**The problem**
Retype the entries below exactly, and keep every picture out of your version.

**Data provided**
Segment Open
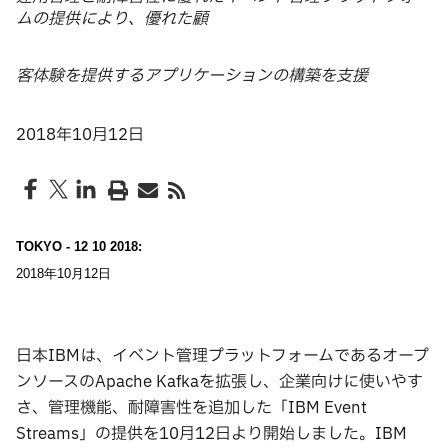
ムの提供により、優れた顧
客体験を提供するアプリケーションの構築を支援
2018年10月12日
TOKYO - 12 10 2018:
2018年10月12日
日本IBMは、イベント管理プラットフォームであるオープ
ンソースのApache Kafkaを拡張し、企業向けに使いやす
さ、管理機能、耐障害性を追加した「IBM Event
Streams」の提供を10月12日より開始しました。IBM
Segment Closed
**Exercise solution**
ムの提供により、優れた顧
客体験を提供するアプリケーションの構築を支援
2018年10月12日
TOKYO - 12 10 2018:
2018年10月12日
日本IBMは、イベント管理プラットフォームであるオープ
ンソースのApache Kafkaを拡張し、企業向けに使いやす
さ、管理機能、耐障害性を追加した「IBM Event
Streams」の提供を10月12日より開始しました。IBM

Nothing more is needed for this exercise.